Le développement des rituels en France au cours du XVIIIe siècle a été facilité puisqu’aucun rituel officiel n’avait encore été adopté ni par la première Grande Loge de France ni, à ses débuts, par le Grand Orient de France qui lui succéda.
1801 : année de fixation des rituels de la Maçonnerie française
Mais cela eut pour conséquence une diversification et une multiplication des rituels. Le Grand Orient de France, dans le but de rétablir l'uniformité, s'occupera à partir de 1779 de la rédaction de rituels officiels. Ce travail aboutit à partir de 1784 à une rédaction finale approuvée par l'assemblée générale du Grand Orient, prenant ainsi force de loi dans les loges qu’il gérait et qui constituaient la majorité des Loges françaises. II nous est ainsi parvenu parmi les rituels de cette époque un certain nombre d’exemplaires manuscrits antérieurs à la Révolution. Ce n’est qu’en 1801 qu’ils furent imprimés dans deux recueils fédérateurs intitulés :
- LE RÉGULATEUR du MAÇON ( HÉRÉDON, l’an de la Grande Lumière 5801)
- LE RÉGULATEUR des CHEVALIERS MAÇONS ou LES QUATRE ORDRES SUPÉRIEURS (suivant le régime du Grand-Orient, HÉRÉDON,1801)

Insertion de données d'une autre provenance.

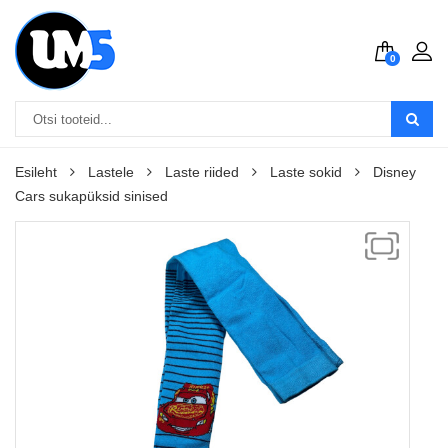
0
Esileht
Lastele
Laste riided
Laste sokid
Disney
Cars sukapüksid sinised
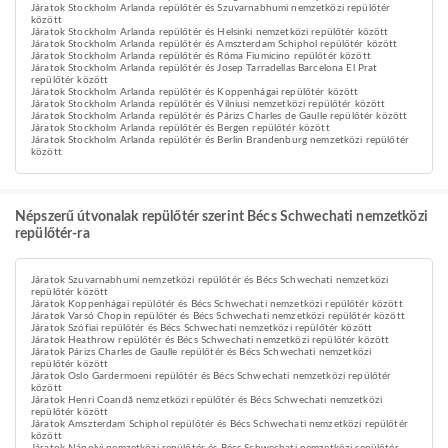
Járatok Stockholm Arlanda repülőtér és Szuvarnabhumi nemzetközi repülőtér
között
Járatok Stockholm Arlanda repülőtér és Helsinki nemzetközi repülőtér között
Járatok Stockholm Arlanda repülőtér és Amszterdam Schiphol repülőtér között
Járatok Stockholm Arlanda repülőtér és Róma Fiumicino repülőtér között
Járatok Stockholm Arlanda repülőtér és Josep Tarradellas Barcelona El Prat
repülőtér között
Járatok Stockholm Arlanda repülőtér és Koppenhágai repülőtér között
Járatok Stockholm Arlanda repülőtér és Vilniusi nemzetközi repülőtér között
Járatok Stockholm Arlanda repülőtér és Párizs Charles de Gaulle repülőtér között
Járatok Stockholm Arlanda repülőtér és Bergen repülőtér között
Járatok Stockholm Arlanda repülőtér és Berlin Brandenburg nemzetközi repülőtér
között
Népszerű útvonalak repülőtér szerint Bécs Schwechati nemzetközi
repülőtér-ra
Járatok Szuvarnabhumi nemzetközi repülőtér és Bécs Schwechati nemzetközi
repülőtér között
Járatok Koppenhágai repülőtér és Bécs Schwechati nemzetközi repülőtér között
Járatok Varsó Chopin repülőtér és Bécs Schwechati nemzetközi repülőtér között
Járatok Szófiai repülőtér és Bécs Schwechati nemzetközi repülőtér között
Járatok Heathrow repülőtér és Bécs Schwechati nemzetközi repülőtér között
Járatok Párizs Charles de Gaulle repülőtér és Bécs Schwechati nemzetközi
repülőtér között
Járatok Oslo Gardermoeni repülőtér és Bécs Schwechati nemzetközi repülőtér
között
Járatok Henri Coandă nemzetközi repülőtér és Bécs Schwechati nemzetközi
repülőtér között
Járatok Amszterdam Schiphol repülőtér és Bécs Schwechati nemzetközi repülőtér
között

Le Régulateur du Maçon a la particularité d’avoir été édité sous la forme de trois cahiers pour chacun des grades dont le cahier du Très Vénérable, qui est le seul complet, et deux opuscules pour chacun des Surveillants ne leur donnant que la matière nécessaire pour remplir leur office. Ainsi, si l’on compte les différents recueils du Régulateur des Chevaliers Maçons édité au même moment, le Régime complet en sept grades du Rite Français rassemble 21 cahiers. Aucun d’eux n’est signé . On a attribué longtemps la rédaction des trois premiers grades à Prosper Moutier ; on s’accorde désormais à reconnaître que les rituels des sept grades sont le fruit en particulier des travaux du Grand Vénérable Roettiers de Montaleau.